Why do this? Why Glasgow?
A report by the Royal College of Physicians in 2017 found that 44 out of 51 UK cities were above WHO guidelines for particulate matter (PM). Glasgow registered as the highest in the UK for fine particulates (PM2.5). Recent studies have suggested that these particles not only do damage to the respiratory system, but every organ in the human body.
Meanwhile, changing weather patterns brought about by climate change and an increase in impervious surfaces caused by rapid urbanisation has increased the risk of both fluvial and surface water flooding. Surface flood risk maps produced by the Scottish Environment Protection Agency (SEPA) show that surface water flood risk is prevalent across the extent of Glasgow.
What are Green Screens?
Green screens are comprised of a planter and a mesh upon which climber vegetation grows, thus forming a screen which can be freestanding, attached to buildings or used in the place of traditional fencing or construction hoarding. The structure of green screens makes them easier to install and maintain than other urban green infrastructure solutions such as living walls and street trees, meaning they are relatively inexpensive in comparison.

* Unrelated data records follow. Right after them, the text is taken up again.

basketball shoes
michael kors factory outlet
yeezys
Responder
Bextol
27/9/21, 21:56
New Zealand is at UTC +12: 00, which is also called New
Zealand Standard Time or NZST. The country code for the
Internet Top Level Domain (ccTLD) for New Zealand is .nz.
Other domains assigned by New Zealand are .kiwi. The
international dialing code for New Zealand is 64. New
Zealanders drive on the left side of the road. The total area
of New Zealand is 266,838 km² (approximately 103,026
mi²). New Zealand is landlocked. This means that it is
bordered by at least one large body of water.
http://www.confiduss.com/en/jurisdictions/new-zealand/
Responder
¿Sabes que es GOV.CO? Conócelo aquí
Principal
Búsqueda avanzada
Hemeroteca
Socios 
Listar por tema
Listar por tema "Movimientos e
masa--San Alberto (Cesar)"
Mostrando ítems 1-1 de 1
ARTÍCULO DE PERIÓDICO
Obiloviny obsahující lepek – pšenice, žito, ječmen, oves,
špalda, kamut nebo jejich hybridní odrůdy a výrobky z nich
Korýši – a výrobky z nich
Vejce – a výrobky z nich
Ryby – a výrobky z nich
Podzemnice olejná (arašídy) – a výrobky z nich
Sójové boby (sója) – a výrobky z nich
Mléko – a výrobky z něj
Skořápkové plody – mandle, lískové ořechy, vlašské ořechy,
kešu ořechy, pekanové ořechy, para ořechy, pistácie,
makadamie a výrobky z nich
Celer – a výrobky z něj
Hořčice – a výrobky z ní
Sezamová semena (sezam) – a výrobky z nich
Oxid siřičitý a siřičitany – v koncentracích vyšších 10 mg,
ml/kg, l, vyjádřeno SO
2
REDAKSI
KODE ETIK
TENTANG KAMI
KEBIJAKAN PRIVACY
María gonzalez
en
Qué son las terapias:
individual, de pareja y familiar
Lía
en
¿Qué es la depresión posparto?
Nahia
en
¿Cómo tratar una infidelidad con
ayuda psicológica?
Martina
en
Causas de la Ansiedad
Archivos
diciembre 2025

Along with policy, local-scale interventions such as this could be an effective tool in managing air quality and pluvial flood risk associated with climate change mitigation and adaptation.
Preliminary results have shown that PM counts are lower in front of green screens compared to the control screens (plywood construction hoardings). Whilst this effect varies, the largest reductions have been measured during monitoring periods with the highest particle counts and thus their effectiveness as buffers during high pollution events.

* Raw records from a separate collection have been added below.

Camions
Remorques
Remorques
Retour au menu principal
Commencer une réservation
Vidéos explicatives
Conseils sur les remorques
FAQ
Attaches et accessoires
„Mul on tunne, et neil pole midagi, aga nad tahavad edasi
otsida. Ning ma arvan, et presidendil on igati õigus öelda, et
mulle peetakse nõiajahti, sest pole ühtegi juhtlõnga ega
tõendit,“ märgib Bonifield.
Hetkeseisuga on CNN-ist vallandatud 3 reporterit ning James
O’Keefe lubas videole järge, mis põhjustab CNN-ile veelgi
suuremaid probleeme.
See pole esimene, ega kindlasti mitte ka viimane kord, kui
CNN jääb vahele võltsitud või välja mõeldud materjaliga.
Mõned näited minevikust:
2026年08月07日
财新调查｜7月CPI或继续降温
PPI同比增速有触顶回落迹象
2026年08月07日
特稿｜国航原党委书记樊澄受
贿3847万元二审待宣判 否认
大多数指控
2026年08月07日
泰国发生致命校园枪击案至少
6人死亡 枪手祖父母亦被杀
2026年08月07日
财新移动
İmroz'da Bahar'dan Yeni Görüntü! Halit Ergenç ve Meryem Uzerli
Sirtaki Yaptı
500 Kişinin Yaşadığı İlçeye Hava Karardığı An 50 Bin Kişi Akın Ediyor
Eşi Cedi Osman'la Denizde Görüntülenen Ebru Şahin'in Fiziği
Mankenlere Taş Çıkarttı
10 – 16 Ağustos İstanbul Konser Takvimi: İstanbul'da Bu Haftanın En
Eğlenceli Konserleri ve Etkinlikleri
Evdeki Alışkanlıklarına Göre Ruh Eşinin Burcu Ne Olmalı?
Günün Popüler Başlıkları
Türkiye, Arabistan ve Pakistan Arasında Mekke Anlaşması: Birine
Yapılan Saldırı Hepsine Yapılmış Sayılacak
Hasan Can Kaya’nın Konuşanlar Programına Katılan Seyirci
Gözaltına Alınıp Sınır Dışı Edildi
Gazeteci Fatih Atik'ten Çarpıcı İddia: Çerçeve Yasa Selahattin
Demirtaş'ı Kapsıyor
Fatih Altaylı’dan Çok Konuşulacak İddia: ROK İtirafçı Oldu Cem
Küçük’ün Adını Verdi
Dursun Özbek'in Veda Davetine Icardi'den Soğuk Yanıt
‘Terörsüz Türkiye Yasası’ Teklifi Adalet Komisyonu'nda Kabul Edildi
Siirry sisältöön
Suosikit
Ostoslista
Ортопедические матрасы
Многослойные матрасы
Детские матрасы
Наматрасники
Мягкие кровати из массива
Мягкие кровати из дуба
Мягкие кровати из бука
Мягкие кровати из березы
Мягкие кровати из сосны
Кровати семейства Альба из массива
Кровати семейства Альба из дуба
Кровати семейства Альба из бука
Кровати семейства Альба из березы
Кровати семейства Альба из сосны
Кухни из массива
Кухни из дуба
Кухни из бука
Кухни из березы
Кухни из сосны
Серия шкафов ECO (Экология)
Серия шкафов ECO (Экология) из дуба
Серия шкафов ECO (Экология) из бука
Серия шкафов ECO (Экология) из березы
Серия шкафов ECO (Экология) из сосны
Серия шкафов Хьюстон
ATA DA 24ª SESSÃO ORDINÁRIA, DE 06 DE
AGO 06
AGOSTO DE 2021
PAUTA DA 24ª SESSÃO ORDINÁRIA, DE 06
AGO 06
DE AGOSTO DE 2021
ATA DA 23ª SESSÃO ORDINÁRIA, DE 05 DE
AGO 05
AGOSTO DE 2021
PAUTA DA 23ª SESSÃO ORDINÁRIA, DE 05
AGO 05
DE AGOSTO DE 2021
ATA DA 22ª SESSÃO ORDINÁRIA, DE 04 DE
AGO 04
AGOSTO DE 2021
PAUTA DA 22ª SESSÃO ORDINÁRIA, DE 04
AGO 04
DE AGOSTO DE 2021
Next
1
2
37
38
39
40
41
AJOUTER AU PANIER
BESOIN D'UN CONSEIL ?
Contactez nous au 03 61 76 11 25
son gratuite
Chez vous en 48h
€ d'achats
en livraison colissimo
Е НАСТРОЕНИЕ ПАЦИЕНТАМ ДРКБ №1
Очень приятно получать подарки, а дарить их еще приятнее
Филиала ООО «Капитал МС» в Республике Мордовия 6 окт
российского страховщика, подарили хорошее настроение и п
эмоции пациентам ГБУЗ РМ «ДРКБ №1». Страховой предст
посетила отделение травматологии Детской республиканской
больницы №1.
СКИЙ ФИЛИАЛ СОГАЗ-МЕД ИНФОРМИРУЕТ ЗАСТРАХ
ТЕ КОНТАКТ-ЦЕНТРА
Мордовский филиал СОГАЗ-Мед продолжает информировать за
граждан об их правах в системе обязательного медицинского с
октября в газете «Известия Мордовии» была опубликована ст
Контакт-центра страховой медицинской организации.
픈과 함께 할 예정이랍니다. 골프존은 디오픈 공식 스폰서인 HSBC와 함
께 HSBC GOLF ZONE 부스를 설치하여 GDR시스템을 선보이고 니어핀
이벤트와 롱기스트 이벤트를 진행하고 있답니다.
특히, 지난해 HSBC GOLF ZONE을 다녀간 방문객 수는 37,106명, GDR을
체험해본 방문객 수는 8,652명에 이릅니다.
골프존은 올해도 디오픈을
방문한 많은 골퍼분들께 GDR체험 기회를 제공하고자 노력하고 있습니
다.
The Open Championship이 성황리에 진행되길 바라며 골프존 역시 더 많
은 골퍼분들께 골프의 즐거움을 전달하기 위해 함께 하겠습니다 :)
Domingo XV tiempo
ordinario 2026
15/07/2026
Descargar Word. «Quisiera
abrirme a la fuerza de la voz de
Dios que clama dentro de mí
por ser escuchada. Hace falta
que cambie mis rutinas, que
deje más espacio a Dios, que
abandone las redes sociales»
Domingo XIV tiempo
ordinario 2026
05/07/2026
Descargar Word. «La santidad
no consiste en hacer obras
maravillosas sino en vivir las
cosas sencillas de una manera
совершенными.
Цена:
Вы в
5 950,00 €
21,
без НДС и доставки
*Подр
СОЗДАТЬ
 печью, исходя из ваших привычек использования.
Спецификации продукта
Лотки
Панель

Similar results can be seen for rainfall runoff, with the highest reductions are posted during the highest rainfall events.

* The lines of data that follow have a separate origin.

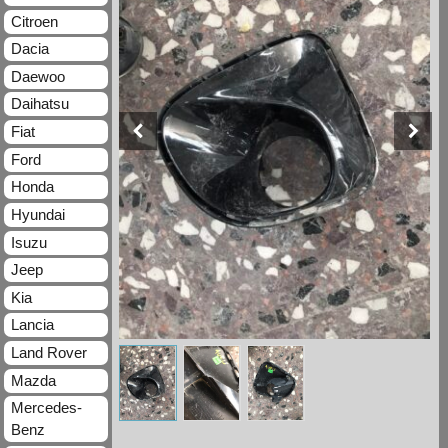
Citroen
Dacia
Daewoo
Daihatsu
Fiat
Ford
Honda
Hyundai
Isuzu
Jeep
Kia
Lancia
Land Rover
Mazda
Mercedes-
Benz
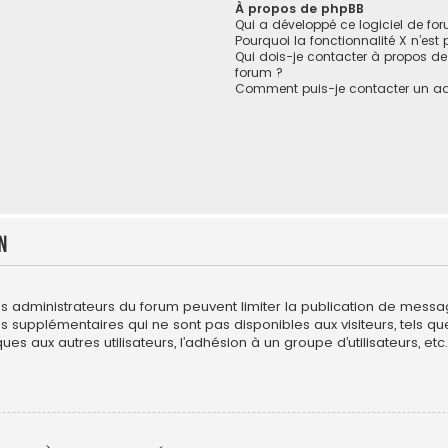
À propos de phpBB
Qui a développé ce logiciel de fo
Pourquoi la fonctionnalité X n’est
Qui dois-je contacter à propos de
forum ?
Comment puis-je contacter un ad
n
es administrateurs du forum peuvent limiter la publication de messages
upplémentaires qui ne sont pas disponibles aux visiteurs, tels que l
es aux autres utilisateurs, l’adhésion à un groupe d’utilisateurs, etc. 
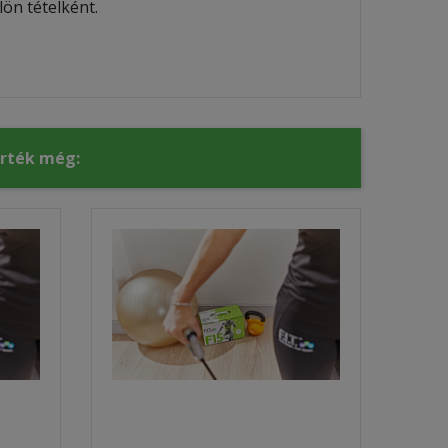
ön tételként.
érték még:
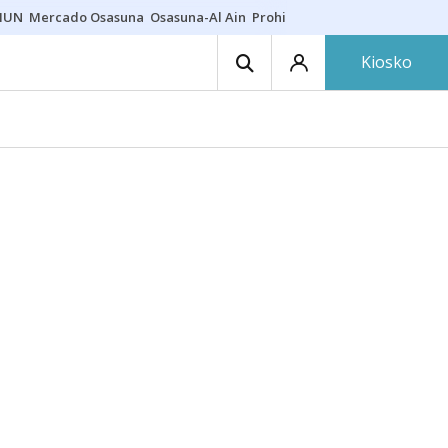
HUN
Mercado Osasuna
Osasuna-Al Ain
Prohibiciones eclipse
Derrama
Kiosko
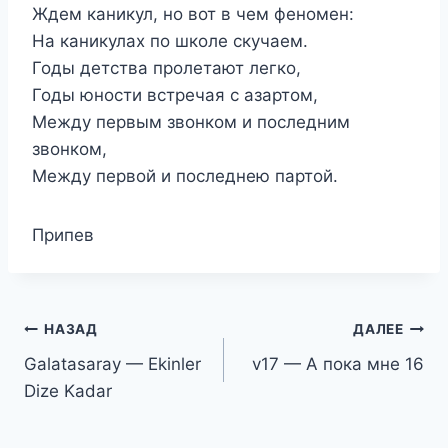
Ждем каникул, но вот в чем феномен:
На каникулах по школе скучаем.
Годы детства пролетают легко,
Годы юности встречая с азартом,
Между первым звонком и последним
звонком,
Между первой и последнею партой.
Припев
Навигация
НАЗАД
ДАЛЕЕ
Galatasaray — Ekinler
v17 — А пока мне 16
по
Dize Kadar
записям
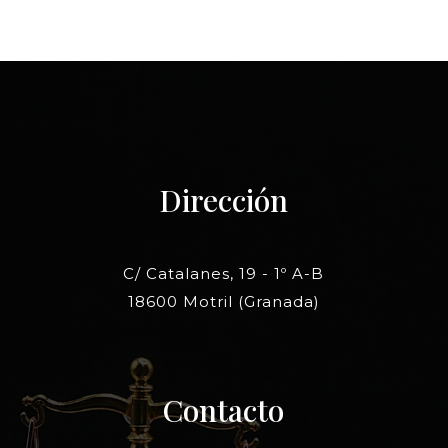
Dirección
C/ Catalanes, 19 - 1º A-B
18600 Motril (Granada)
Contacto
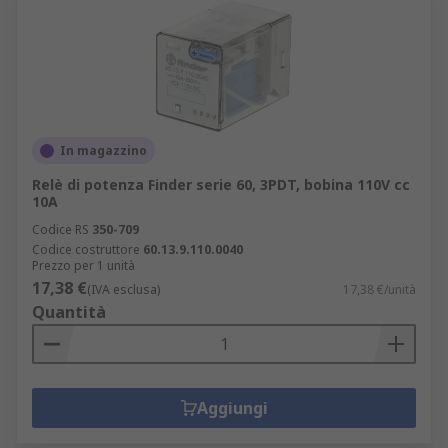
In magazzino
Relè di potenza Finder serie 60, 3PDT, bobina 110V cc
10A
Codice RS
350-709
Codice costruttore
60.13.9.110.0040
Prezzo per 1 unità
17,38 €
(IVA esclusa)
17,38 €/unità
Quantità
Aggiungi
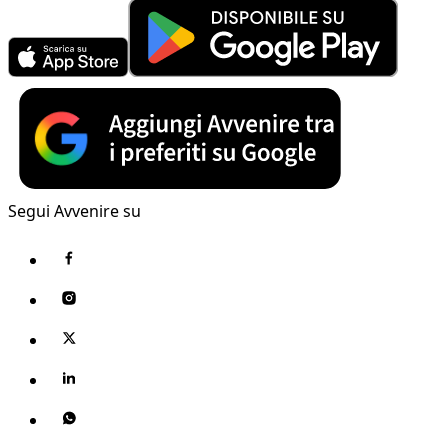
Segui Avvenire su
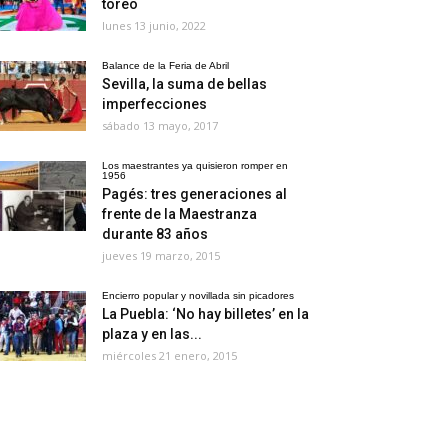
toreo
lunes 13 junio, 2022
Balance de la Feria de Abril
Sevilla, la suma de bellas
imperfecciones
sábado 13 mayo, 2017
Los maestrantes ya quisieron romper en
1956
Pagés: tres generaciones al
frente de la Maestranza
durante 83 años
jueves 19 marzo, 2015
Encierro popular y novillada sin picadores
La Puebla: ‘No hay billetes’ en la
plaza y en las...
miércoles 21 enero, 2015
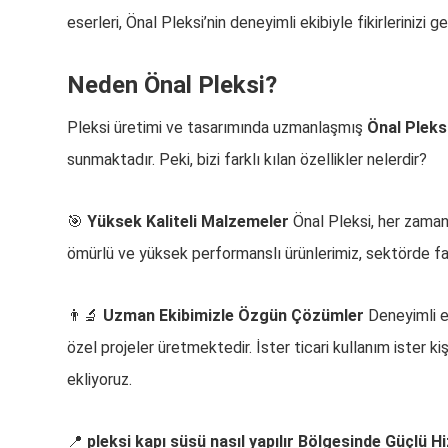
eserleri, Önal Pleksi’nin deneyimli ekibiyle fikirlerinizi 
Neden Önal Pleksi?
Pleksi üretimi ve tasarımında uzmanlaşmış
Önal Pleks
sunmaktadır. Peki, bizi farklı kılan özellikler nelerdir?
🎯
Yüksek Kaliteli Malzemeler
Önal Pleksi, her zaman 
ömürlü ve yüksek performanslı ürünlerimiz, sektörde fa
👨‍🔬
Uzman Ekibimizle Özgün Çözümler
Deneyimli ek
özel projeler üretmektedir. İster ticari kullanım ister ki
ekliyoruz.
📍
pleksi kapı süsü nasıl yapılır Bölgesinde Güçlü H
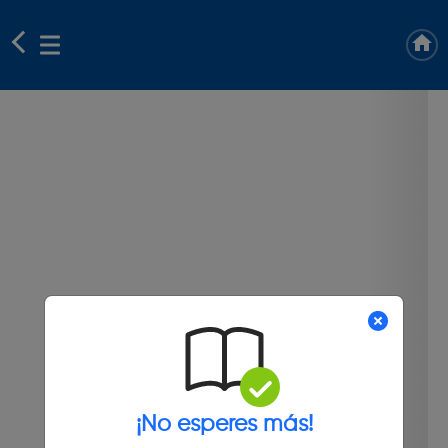
¡No esperes más!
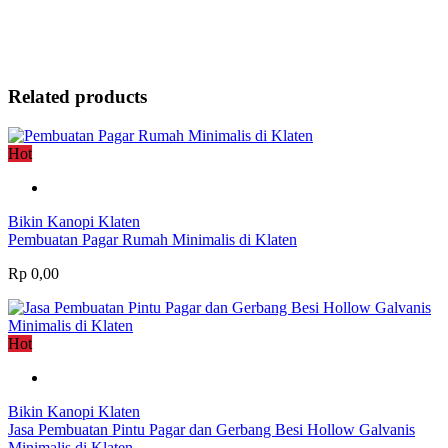
Related products
Hot
Bikin Kanopi Klaten
Pembuatan Pagar Rumah Minimalis di Klaten
Rp 0,00
Hot
Bikin Kanopi Klaten
Jasa Pembuatan Pintu Pagar dan Gerbang Besi Hollow Galvanis
Minimalis di Klaten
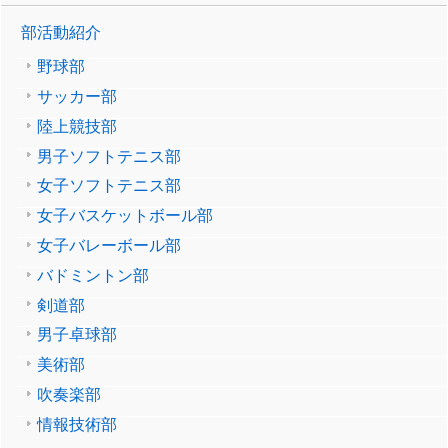
部活動紹介
野球部
サッカー部
陸上競技部
男子ソフトテニス部
女子ソフトテニス部
女子バスケットボール部
女子バレーボール部
バドミントン部
剣道部
男子卓球部
美術部
吹奏楽部
情報技術部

A further trial site has recently (July 2019) been set up at the Atlantic Square development site in Glasgow city centre. This trial, which is supported by Bam Construction, Arup and Mobilane, will use Scanning Electron Microscopy (SEM) in conjunction with real-time particle count data to assess the particle capture performance of green screens, each comprised of a different species of vegetation with different microcharacteristics: Helix hedera (Common Ivy), Euonymus fortunei (Dart’s Blanket) and Carpinus betulus (hornbeam). The characteristics of each species that contribute the most to particle capture will be assessed and a matrix of suitability built in order to aid in the selection of species for future projects.